Image

Modularity.

I've been turning this over in my head for a while now, and it still seems like there ought to be some clean and simple solution that I'm just not seeing. The jist of the question is: Loading or inclusion of modules in a C program, either at compile time or at run time. How do you do it cleanly?

The gritty detail goes something like this:

It's pretty common for a program to grow to the point where optionally including various modules (often written by third parties) becomes quite an important feature. Perfect examples of this would be Exim and Apache, but it can just as easily show up anywhere where complex site-specific behavior is useful.

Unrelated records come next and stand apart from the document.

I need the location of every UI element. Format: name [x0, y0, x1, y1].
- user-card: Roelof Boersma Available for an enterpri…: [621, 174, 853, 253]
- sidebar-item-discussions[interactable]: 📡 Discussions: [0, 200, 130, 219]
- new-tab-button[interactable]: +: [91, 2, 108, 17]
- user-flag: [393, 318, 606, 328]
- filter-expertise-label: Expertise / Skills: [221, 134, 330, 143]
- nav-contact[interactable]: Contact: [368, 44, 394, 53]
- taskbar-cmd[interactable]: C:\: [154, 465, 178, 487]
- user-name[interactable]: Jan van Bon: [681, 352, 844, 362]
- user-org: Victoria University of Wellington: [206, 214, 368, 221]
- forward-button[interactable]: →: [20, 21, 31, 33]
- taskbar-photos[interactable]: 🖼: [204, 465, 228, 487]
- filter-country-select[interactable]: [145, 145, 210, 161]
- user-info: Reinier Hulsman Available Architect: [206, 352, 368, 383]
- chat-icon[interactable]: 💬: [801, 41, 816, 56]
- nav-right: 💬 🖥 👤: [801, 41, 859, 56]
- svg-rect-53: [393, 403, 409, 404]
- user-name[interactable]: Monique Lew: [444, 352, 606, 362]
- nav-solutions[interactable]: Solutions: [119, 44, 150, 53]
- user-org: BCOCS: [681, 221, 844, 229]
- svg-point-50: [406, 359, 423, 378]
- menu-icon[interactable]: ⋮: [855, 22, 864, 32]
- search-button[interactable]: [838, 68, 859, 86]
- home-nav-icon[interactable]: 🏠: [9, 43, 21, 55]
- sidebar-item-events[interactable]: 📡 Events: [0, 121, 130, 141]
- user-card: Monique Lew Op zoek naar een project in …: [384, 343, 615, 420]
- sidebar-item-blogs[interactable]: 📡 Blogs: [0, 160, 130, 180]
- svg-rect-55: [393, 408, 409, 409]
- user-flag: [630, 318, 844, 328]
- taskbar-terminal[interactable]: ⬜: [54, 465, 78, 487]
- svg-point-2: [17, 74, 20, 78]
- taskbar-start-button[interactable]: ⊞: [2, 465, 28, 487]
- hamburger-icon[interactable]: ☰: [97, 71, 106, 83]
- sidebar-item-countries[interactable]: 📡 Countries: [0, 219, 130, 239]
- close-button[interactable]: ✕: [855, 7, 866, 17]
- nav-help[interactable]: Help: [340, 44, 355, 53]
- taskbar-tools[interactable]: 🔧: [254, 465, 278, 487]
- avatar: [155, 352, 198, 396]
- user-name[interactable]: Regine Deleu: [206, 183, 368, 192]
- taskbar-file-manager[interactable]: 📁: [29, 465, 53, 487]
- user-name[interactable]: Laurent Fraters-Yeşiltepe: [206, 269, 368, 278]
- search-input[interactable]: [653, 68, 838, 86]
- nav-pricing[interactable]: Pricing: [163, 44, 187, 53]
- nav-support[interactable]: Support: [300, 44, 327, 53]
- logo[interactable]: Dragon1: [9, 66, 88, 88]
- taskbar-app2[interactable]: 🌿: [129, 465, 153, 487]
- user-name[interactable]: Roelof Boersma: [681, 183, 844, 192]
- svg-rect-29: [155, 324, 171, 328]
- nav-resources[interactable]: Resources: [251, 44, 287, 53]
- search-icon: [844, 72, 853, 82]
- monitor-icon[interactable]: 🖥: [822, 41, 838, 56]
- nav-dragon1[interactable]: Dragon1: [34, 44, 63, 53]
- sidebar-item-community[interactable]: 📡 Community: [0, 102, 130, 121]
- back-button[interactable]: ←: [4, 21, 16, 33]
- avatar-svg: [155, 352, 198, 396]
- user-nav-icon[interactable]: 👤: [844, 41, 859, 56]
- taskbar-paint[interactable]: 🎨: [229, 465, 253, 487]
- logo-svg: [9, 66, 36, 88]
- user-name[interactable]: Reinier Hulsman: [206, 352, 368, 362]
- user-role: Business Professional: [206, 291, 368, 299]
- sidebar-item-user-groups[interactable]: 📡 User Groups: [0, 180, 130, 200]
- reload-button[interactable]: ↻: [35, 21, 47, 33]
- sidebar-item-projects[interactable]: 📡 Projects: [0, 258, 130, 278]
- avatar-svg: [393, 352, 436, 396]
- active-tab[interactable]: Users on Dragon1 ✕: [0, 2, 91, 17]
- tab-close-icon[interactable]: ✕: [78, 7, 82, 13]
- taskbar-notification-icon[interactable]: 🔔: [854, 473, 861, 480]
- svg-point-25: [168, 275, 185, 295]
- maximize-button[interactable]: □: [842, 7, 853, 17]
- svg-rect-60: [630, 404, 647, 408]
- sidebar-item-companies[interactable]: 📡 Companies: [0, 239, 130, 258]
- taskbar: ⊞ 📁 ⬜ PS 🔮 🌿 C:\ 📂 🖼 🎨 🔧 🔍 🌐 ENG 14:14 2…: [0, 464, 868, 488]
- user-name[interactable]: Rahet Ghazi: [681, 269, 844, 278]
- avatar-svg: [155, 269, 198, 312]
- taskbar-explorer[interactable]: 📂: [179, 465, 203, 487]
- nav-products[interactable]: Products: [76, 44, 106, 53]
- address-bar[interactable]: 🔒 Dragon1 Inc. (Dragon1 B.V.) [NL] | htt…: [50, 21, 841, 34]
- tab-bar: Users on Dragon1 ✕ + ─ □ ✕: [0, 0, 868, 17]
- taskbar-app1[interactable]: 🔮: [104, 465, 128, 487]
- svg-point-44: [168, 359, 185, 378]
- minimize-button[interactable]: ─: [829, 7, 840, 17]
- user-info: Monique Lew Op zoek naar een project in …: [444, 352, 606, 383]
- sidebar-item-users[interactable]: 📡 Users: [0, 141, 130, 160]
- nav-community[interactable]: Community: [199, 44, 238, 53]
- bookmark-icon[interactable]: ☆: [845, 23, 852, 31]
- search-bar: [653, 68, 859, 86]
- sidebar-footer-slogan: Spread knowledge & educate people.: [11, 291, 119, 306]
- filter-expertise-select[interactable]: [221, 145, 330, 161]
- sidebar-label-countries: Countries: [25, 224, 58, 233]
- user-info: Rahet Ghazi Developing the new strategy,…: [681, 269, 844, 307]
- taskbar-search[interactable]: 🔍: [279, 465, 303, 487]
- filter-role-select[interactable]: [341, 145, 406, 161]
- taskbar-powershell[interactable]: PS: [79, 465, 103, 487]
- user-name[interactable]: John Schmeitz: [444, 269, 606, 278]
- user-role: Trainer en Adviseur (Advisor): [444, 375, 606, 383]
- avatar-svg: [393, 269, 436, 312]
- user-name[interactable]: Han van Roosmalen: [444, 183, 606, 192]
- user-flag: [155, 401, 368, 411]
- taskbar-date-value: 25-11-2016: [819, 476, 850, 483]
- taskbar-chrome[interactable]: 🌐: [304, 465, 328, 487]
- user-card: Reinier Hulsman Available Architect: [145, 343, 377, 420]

Often the problem of site-specific behavior is solved with scripting. This has a couple of problems: Scripts are often slow to execute and scripting languages / engines to drive them are a pain to write correctly. Scripts are still very useful, especially when a fairly limited range of functionality is being exposed. They can usually be read on startup, "compiled" into a rapidly executable form within the running program, and then used on demand without incurring much of a time penalty.

The problem of nasty scripting languages can be escaped by making the "scripts" executable as separate processes which communicate with the main process over some IPC mechanism such as pipes. With a good data format, this allows the modules to be written in just about any language. You still have to write crufty parsing code for transferring data back and forth, and it's still rather annoying to try to expose vast sets of functionality, but at least the constraints on the user are somewhat eased. (Along with the learning curve.)

Pipes and modules-as-programs is an extremely handy idea when working with data filters, since it allows you to abstract the work away from the engine for maintaining / displaying the data. This allows the filters to be chained together for automated operations without even having the "main program" involved. For server applications and the like, they're not so handy, since they increase load on the process table and take up file descriptors. (No, really, this *does* become an issue eventually.)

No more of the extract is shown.